UNITED STATES DISTRICT COURT EASTERN DISTRICT OF MICHIGAN SOUTHERN DIVISION
Mar 1, 2019
Case No. 16-14420 (E.D. Mich. Mar. 1, 2019)

Opinion

Case No. 16-14420

03-01-2019

Aubrey Lyons, Plaintiff, v. Michigan Department of Corrections, Macomb Correctional Facility, Warden Randall Haas, Lieutenant Gary Kelly, Captain Dale Holcomb, Lieutenant James Webster, and Sergeant Robert Loxton, Defendants.


Mag. Judge David R. Grand OPINION AND ORDER GRANTING DEFENDANTS' MOTION FOR SUMMARY JUDGMENT [31]

This case arises from disciplinary actions taken against plaintiff Aubrey Lyons at the Macomb Correctional Facility ("Macomb"). Lyons, who is African American, alleges that he suffered race discrimination on the job. He brings Title VII claims, including disparate treatment, retaliation, and hostile work environment claims, and a Fourteenth Amendment Equal Protection claim against defendants Michigan Department of Corrections ("MDOC"), Macomb, Warden Randall Haas, Lieutenant Gary Kelly, Captain Dale Holcomb, Lieutenant James Webster, and Sergeant Robert Loxton. (Dkt. 10.) Defendants' motion for summary judgment (Dkt. 31) is before the Court.

I. Background

Lyons began working for MDOC in 1997. (Dkt. 10 at 3.) In October 2012, he was transferred to Macomb. (Id. at 4.) Once there, he alleges that several incidents occurred based on his race and that he took actions to report that discrimination. (Id.)

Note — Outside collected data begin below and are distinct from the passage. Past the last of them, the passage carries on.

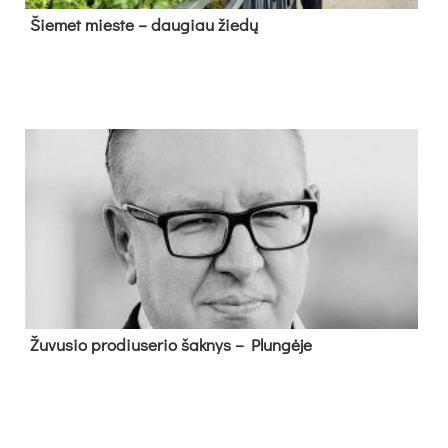
Šie­met mies­te – dau­giau žie­dų
Žu­vu­sio pro­diu­se­rio šak­nys – Plun­gė­je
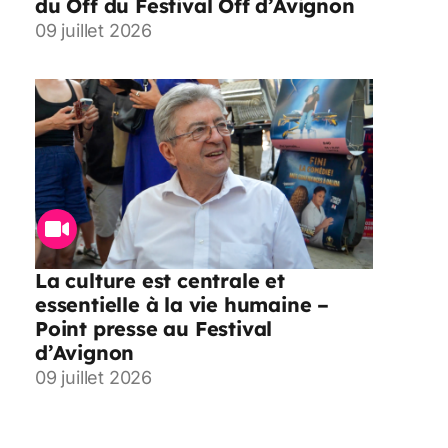
du Off du Festival Off d’Avignon
09 juillet 2026
La culture est centrale et
essentielle à la vie humaine –
Point presse au Festival
d’Avignon
09 juillet 2026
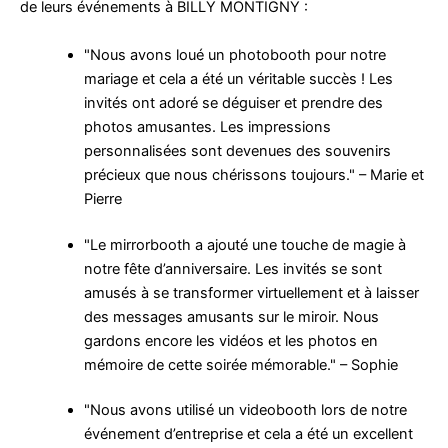
de leurs événements à BILLY MONTIGNY :
"Nous avons loué un photobooth pour notre
mariage et cela a été un véritable succès ! Les
invités ont adoré se déguiser et prendre des
photos amusantes. Les impressions
personnalisées sont devenues des souvenirs
précieux que nous chérissons toujours." – Marie et
Pierre
"Le mirrorbooth a ajouté une touche de magie à
notre fête d’anniversaire. Les invités se sont
amusés à se transformer virtuellement et à laisser
des messages amusants sur le miroir. Nous
gardons encore les vidéos et les photos en
mémoire de cette soirée mémorable." – Sophie
"Nous avons utilisé un videobooth lors de notre
événement d’entreprise et cela a été un excellent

A. Computer Misuse Incident

Between October 2012 and March 2014, Lyons downloaded Mozilla Firefox on approximately five computers at Macomb. (Dkt. 31-1 at 4.) On March 4, 2014, MDOC initiated an investigation into whether this violated MDOC's computer use policies. Lieutenant James Webster was assigned to investigate. (Dkt. 31-2 at 20.)

As a result, Lyons received a three-day suspension in September 2014 (Dkt. 31-2 at 1), which was later reduced to a one-day suspension. (Dkt. 31-4 at 1.) At that time, plaintiff told Webster that most staff commonly violated the computer usage policy, including Webster, Lieutenant Gary Kelly, and Captain Dale Holcomb. (Dkt. 31-1 at 5-6.) On January 12, 2015, Lyons filed an internal discrimination complaint based on his belief "that Lt. Webster singled him out beginning in 2014 . . . and then discriminatorily conducted the investigation into Plaintiff's alleged work-rule violations." (Dkt. 34-5 at 8.)

B. Gun Range Incident

In May 2015, Lyons and thirteen other corrections officers ("COs") were required to attend a gun recertification. (Dkt. 31-5.) Lyons arrived at the gun range early one day during his designated recertification period with two other African American COs. (Dkt. 31-6 at 4.) Defendant Sergeant Robert Loxton, the weapons instructor, arrived shortly thereafter. (Dkt. 31-1 at 21.) Loxton told Lyons and the other COs that they needed to come back later to complete their training because the firearms trainers needed to be recertified first. (Dkt. 31-1 at 22-23.) Approximately thirty minutes later, Goodfellow, a Caucasian male, arrived at the range that morning and was permitted to recertify. (Dkt. 34-4 at 15.) Later that week, Lyons was recertified. (Dkt. 37-1 at 2.)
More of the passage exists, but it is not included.